# ACTIVITY
Take the records below and print them verbatim up to and including the line that carries "er-quality machines are".

Records drawn from a dataset
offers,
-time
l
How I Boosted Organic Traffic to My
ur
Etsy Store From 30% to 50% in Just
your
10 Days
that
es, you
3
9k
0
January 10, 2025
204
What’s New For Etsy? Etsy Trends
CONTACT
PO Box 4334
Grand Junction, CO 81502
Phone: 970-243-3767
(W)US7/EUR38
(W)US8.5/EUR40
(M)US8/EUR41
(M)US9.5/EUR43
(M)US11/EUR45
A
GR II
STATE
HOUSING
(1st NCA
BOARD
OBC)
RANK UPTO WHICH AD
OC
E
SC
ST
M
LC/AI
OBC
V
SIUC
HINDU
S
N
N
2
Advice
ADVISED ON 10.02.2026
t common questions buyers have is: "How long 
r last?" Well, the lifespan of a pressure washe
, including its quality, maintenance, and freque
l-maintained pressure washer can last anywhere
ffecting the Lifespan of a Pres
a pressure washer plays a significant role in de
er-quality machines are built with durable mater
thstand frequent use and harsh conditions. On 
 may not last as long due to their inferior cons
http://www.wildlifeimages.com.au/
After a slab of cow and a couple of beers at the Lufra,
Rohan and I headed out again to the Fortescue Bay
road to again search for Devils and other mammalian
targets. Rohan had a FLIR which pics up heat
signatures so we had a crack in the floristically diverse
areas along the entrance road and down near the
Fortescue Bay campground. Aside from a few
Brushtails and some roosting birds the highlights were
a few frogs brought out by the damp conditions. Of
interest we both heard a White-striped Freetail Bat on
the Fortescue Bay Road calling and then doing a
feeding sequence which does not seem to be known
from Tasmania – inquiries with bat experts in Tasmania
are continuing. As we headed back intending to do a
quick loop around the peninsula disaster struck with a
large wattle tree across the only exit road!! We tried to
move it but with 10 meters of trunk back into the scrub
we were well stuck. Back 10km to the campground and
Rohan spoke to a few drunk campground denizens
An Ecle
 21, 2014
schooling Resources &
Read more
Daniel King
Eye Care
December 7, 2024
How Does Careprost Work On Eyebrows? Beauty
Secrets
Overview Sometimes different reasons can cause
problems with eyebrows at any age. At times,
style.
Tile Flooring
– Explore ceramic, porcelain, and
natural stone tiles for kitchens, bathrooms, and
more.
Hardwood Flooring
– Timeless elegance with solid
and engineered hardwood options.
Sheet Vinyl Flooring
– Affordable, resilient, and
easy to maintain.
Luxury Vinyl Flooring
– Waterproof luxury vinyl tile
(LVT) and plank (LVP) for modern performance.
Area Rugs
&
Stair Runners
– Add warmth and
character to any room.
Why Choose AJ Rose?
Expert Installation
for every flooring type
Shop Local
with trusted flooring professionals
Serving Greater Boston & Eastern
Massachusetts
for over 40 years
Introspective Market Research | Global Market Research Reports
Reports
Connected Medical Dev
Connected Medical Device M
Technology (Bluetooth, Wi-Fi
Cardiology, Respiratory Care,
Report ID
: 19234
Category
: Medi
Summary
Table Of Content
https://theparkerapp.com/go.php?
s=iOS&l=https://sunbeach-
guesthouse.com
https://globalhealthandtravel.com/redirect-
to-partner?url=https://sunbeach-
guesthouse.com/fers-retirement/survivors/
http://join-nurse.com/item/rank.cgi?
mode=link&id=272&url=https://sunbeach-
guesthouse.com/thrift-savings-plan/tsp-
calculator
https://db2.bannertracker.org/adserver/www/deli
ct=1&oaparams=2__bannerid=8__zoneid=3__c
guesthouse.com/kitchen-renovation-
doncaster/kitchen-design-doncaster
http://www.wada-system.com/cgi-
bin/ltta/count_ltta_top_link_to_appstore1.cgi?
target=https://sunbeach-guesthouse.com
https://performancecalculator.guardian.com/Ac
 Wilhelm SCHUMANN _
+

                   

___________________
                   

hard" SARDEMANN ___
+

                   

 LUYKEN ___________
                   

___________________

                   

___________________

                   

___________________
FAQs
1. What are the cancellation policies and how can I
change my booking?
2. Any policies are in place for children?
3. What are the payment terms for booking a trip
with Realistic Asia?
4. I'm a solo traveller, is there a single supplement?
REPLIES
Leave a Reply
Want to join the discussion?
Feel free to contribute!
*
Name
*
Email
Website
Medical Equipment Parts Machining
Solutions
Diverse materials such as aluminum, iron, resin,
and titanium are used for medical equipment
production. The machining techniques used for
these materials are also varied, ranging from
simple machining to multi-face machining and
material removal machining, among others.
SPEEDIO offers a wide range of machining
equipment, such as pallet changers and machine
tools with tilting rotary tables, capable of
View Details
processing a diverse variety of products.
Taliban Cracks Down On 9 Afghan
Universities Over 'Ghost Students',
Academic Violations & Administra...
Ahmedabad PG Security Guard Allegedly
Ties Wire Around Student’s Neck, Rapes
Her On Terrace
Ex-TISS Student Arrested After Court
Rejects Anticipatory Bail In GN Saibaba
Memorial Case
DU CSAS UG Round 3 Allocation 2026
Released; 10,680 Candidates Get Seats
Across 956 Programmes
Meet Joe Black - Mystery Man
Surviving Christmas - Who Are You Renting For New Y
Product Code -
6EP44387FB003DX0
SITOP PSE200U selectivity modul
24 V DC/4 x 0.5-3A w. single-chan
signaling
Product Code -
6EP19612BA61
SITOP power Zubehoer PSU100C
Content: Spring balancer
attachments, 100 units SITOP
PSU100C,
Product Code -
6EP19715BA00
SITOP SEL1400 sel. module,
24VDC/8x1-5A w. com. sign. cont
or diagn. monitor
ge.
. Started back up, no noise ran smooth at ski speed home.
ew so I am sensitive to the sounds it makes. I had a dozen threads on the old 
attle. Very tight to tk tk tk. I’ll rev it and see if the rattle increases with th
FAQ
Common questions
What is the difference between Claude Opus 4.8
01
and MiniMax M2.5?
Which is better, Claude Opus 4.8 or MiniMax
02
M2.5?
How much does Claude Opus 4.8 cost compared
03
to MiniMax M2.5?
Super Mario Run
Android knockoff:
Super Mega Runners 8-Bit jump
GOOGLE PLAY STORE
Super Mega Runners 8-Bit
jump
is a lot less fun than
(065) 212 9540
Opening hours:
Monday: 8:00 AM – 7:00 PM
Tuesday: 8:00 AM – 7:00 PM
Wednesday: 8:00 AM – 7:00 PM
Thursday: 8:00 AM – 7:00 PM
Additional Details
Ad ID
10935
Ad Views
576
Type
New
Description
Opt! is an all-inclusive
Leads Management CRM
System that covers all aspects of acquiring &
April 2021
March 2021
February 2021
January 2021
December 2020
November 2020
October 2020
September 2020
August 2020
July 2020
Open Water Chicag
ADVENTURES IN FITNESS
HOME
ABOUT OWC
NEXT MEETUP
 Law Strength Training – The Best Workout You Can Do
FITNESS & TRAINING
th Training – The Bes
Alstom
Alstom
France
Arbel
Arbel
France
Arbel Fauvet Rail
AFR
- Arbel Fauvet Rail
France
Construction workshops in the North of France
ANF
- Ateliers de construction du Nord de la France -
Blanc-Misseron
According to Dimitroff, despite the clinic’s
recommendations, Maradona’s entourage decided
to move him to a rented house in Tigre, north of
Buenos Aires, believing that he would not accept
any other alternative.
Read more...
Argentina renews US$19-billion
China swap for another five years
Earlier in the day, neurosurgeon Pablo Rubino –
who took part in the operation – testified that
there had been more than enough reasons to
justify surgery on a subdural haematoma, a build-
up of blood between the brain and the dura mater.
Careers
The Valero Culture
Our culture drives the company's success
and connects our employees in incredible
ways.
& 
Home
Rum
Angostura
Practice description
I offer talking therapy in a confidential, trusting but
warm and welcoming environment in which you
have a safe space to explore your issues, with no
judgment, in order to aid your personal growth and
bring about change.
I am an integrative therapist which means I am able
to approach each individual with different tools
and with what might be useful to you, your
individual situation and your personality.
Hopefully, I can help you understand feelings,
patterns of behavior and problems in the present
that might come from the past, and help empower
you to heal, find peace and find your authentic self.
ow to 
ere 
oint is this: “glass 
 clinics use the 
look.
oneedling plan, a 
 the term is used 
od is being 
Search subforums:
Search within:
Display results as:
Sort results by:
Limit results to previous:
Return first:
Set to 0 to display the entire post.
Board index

# ANSWER BELOW
offers,
-time
l
How I Boosted Organic Traffic to My
ur
Etsy Store From 30% to 50% in Just
your
10 Days
that
es, you
3
9k
0
January 10, 2025
204
What’s New For Etsy? Etsy Trends
CONTACT
PO Box 4334
Grand Junction, CO 81502
Phone: 970-243-3767
(W)US7/EUR38
(W)US8.5/EUR40
(M)US8/EUR41
(M)US9.5/EUR43
(M)US11/EUR45
A
GR II
STATE
HOUSING
(1st NCA
BOARD
OBC)
RANK UPTO WHICH AD
OC
E
SC
ST
M
LC/AI
OBC
V
SIUC
HINDU
S
N
N
2
Advice
ADVISED ON 10.02.2026
t common questions buyers have is: "How long 
r last?" Well, the lifespan of a pressure washe
, including its quality, maintenance, and freque
l-maintained pressure washer can last anywhere
ffecting the Lifespan of a Pres
a pressure washer plays a significant role in de
er-quality machines are built with durable mater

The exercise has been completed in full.